En l’espèce, à l’appui de sa demande d’arrêt de l’exécution provisoire, la SARL Aera excipe d’un moyen sérieux de réformation tiré du fait que le retard dans la pose du système de filtration a été à l’origine des désordres présents sur le liner de la piscine dès lors qu’elle a dû procéder à un traitement au chlore choc dans l’attente de cette pose.
Mais il ressort des pièces versées aux débats que la pose du système de filtration n’a été envisagée qu’à la suite du devis n°2201648 du 1er juillet 2022, les devis précédents ne prévoyant explicitement que la fourniture du matériel sans installation.
Or, la demanderesse, qui soutient que la livraison de la filtration aurait dû intervenir le 1er juillet 2022, ne justifie ses allégations par aucun élément et ne produit aucune relance ou mise en demeure d’effectuer ces travaux de pose alors même qu’elle souligne l’importance de cette date en raison de la visite de l’ARS chargée de contrôler l’installation.

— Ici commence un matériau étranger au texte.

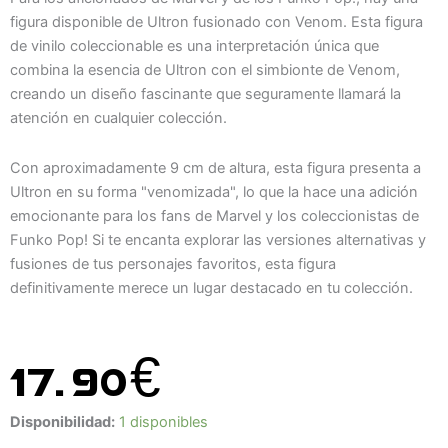
figura disponible de Ultron fusionado con Venom. Esta figura
de vinilo coleccionable es una interpretación única que
combina la esencia de Ultron con el simbionte de Venom,
creando un diseño fascinante que seguramente llamará la
atención en cualquier colección.
Con aproximadamente 9 cm de altura, esta figura presenta a
Ultron en su forma "venomizada", lo que la hace una adición
emocionante para los fans de Marvel y los coleccionistas de
Funko Pop! Si te encanta explorar las versiones alternativas y
fusiones de tus personajes favoritos, esta figura
definitivamente merece un lugar destacado en tu colección.
17.90
€
Funko
Disponibilidad:
1 disponibles
Pop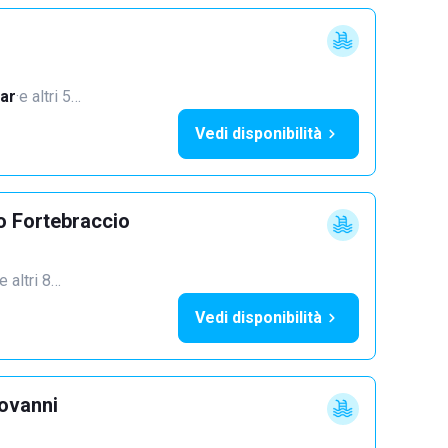
ar
·
e altri 5…
Vedi disponibilità
o Fortebraccio
e altri 8…
Vedi disponibilità
iovanni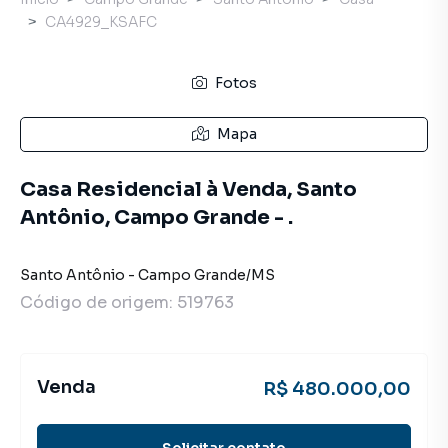
CA4929_KSAFC
Fotos
Mapa
Casa Residencial à Venda, Santo
Antônio, Campo Grande - .
Santo Antônio
-
Campo Grande
/
MS
Código de origem:
519763
Venda
R$ 480.000,00
Solicitar contato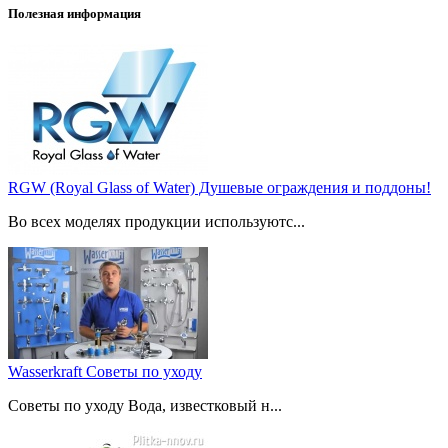
Полезная информация
RGW (Royal Glass of Water) Душевые ограждения и поддоны!
Во всех моделях продукции используютс...
Wasserkraft Советы по уходу
Советы по уходу Вода, известковый н...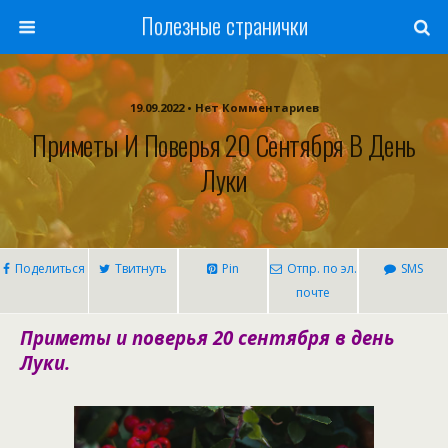
Полезные странички
19.09.2022 • Нет Комментариев
Приметы И Поверья 20 Сентября В День
Луки
Поделиться
Твитнуть
Pin
Отпр. по эл.
SMS
почте
Приметы и поверья 20 сентября в день
Луки.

Par ailleurs, elle ne conteste ni la nature ni le quantum des factures et reconnaît que les désordres intervenus sur le liner résultent du traitement au chlore qu’elle a elle-même réalisé de sa propre initiative.
Elle n’établit donc pas l’existence d’un moyen sérieux de réformation et sera en conséquence déboutée de sa demande d’arrêt de l’exécution provisoire du jugement entrepris sans qu’il soit besoin de statuer sur l’existence des conséquences manifestement excessives qu’elle avance.
Comme elle succombe, elle supportera la charge des dépens de la présente et sera condamnée à payer à la SARL Aquatechnique la somme de 800 euros du chef de l’article 700 du code de procédure civile.
— :-:-:-:-
PAR CES MOTIFS
Statuant par décision contradictoire, après débats en audience publique,
Déboutons la SARL Aera de sa demande d’arrêt de l’exécution provisoire de l’ordonnance du juge des référés du tribunal de commerce de Toulouse rendue le 15 mai 2023,
La condamnons aux dépens,
La condamnons à payer à la SARL Aquatechnique la somme de 800 euros au titre de l’article 700 du code de procédure civile.